O corregedor-geral de Justiça do Amazonas, desembargador Jomar Fernandes, declarou que “são verdadeiros desafios enfrentados para se levar os serviços judiciários às comunidades mais distantes do interior do Amazonas, principalmente nesse período de estiagem”, não apenas em razão da tecnologia deficiente na região, mas também por conta da logística em um estado continental.

“Sem dúvida nenhuma é uma missão complexa, porém, crucial para garantir o acesso à justiça a todos os cidadãos. As dificuldades logísticas decorrentes da vastidão geográfica da região e das condições climáticas extremas nos obrigam a buscar outras soluções. Por isso mesmo o Poder Judiciário trabalha em parceria com órgãos governamentais, utilizando ainda vários meios de transporte para levar o serviço do Judiciário ao cidadão amazonense.

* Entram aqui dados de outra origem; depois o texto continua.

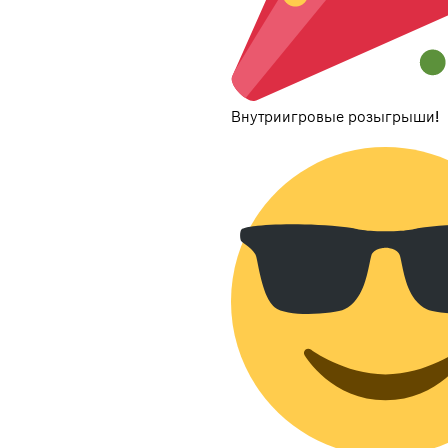
Внутриигровые розыгрыши!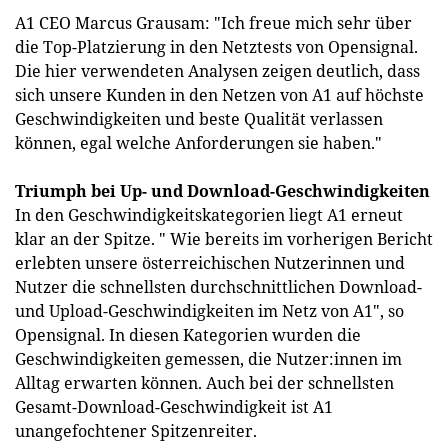
A1 CEO Marcus Grausam: "Ich freue mich sehr über
die Top-Platzierung in den Netztests von Opensignal.
Die hier verwendeten Analysen zeigen deutlich, dass
sich unsere Kunden in den Netzen von A1 auf höchste
Geschwindigkeiten und beste Qualität verlassen
können, egal welche Anforderungen sie haben."
Triumph bei Up- und Download-Geschwindigkeiten
In den Geschwindigkeitskategorien liegt A1 erneut
klar an der Spitze. " Wie bereits im vorherigen Bericht
erlebten unsere österreichischen Nutzerinnen und
Nutzer die schnellsten durchschnittlichen Download-
und Upload-Geschwindigkeiten im Netz von A1", so
Opensignal. In diesen Kategorien wurden die
Geschwindigkeiten gemessen, die Nutzer:innen im
Alltag erwarten können. Auch bei der schnellsten
Gesamt-Download-Geschwindigkeit ist A1
unangefochtener Spitzenreiter.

Estivemos em uma comunidade – Belém do Solimões – que demora 2 horas de barco para chegar, saindo de Tabatinga. Mas existem lugarejos que levamos até dez dias ou mais, dependendo da localidade e do tipo da embarcação. Reconhecemos que ainda há muito a ser feito, mas nossa determinação em assegurar a justiça a todos os amazonenses é inabalável. E estamos aqui para isso”, comentou o corregedor, Jomar Fernandes.